Executing the above cell will result in an error, because this configuration of the CartPole environment has already been registered.

Available Spaces

The Spaces have been added to provide a little structure to the Gym. All the spaces are subtypes of an abstract type called AbstractSpace. We have the following spaces...

Box
Discrete
MultiBinary
TupleSpace
DictSpace
MultiDiscrete

A sample from a space can be drawn by using the sample() function. For example...

my_box_space = Gym.Space.Box([-1.1,-2.0], [2.6,4.0], Float32) # Box(low::Array, high::Array, dtype::DataType)
sample(my_box_space)

2.3s

demo-runtime (Julia)

2-element Array{Float32,1}: 1.4229 -0.936795

Progressing through the timesteps

The make() returns an environment that is wrapped in a wrapper. This wrapper neatly binds the environment with its metadata. To step through the environment, we pass our action to the step!() function in a format that agrees with the environment's action space. In case of a newly generated environment instance, we must first call reset!() function to generate an initial state.

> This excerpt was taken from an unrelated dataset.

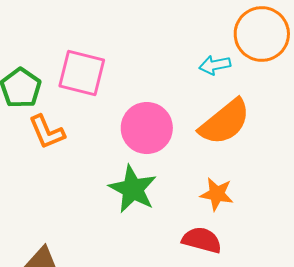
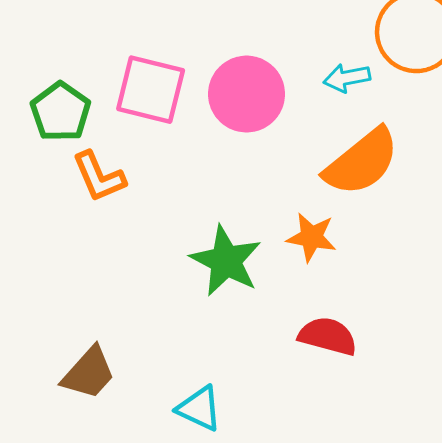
pink circle: (147, 128) -> (247, 94), moved
orange star: (217, 194) -> (311, 237), moved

env = make("CartPole-v0", :human_pane)
reset!(env)

0.9s

demo-runtime (Julia)

4-element Array{Float32,1}: -0.0453082 -0.0477357 0.0103336 0.0169484

CartPole has a Discrete(2) action space which denotes the two directions in which force can be applied to the cart. The environment configuration and the action is passed to the step!() function to apply that action. The function, in case of CartPole, returns the updated environment state, the reward, a boolean value that tells if the simulation has terminated and any additional information, if present.

next_state, reward, done, _ = step!(env, sample(env._env.action_space)) # We can access the environment in the wrapper by using the `_env` field of the wrapper
println("New state is $(next_state)")
println("The reward is $(reward)")
println("Is the simulation complete? $(done)")

2.6s

demo-runtime (Julia)

Rendering

To render the current state of an environment, the render!() function is called. As mentioned above, we currently have three ways to render environments- :human_pane, :human_window and :rgb

env = make("CartPole-v0", :human_pane)
reset!(env)
render!(env)

1.2s

demo-runtime (Julia)

After some time steps, we call render!() again to see the difference...

actions = [sample(env._env.action_space) for i=1:1000]
i = 1
done = false
reset!(env)
while i <= length(actions) && !done
    global i, done
    a, b, done, d = step!(env, actions[i])
  	i += 1
end
render!(env)

1.0s

demo-runtime (Julia)

The presence of only static images may give the impression that the rendering is incapable of animation, but that is far from the truth. While Nextjournal is undoubtedly the best platform for writing this blogpost, I am unable to show animations that are generated by the running script. But the following short video should give you an idea of what to expect...

List of available environments

As of right now, there are three environments in the Gym

CartPole
Pendulum
Continuous_MountainCar

I am already working on Pendulum and the Continuous_MountainCar renderers and they should be out soon! :)

Wrap up and concluding thoughts

This has been a short (or as short as my sleep-deprived brain could manage) rundown of what my project is. I've explained where I want it to go, and I've explained, as best as I can, where it is right now.

I would like to conclude this post by wishing my fellow GSoC and JSoC participants the best of luck for their projects. Everyone has their projects, their deadlines, and their plans of attack.

Well then, let's get this party started, shall we?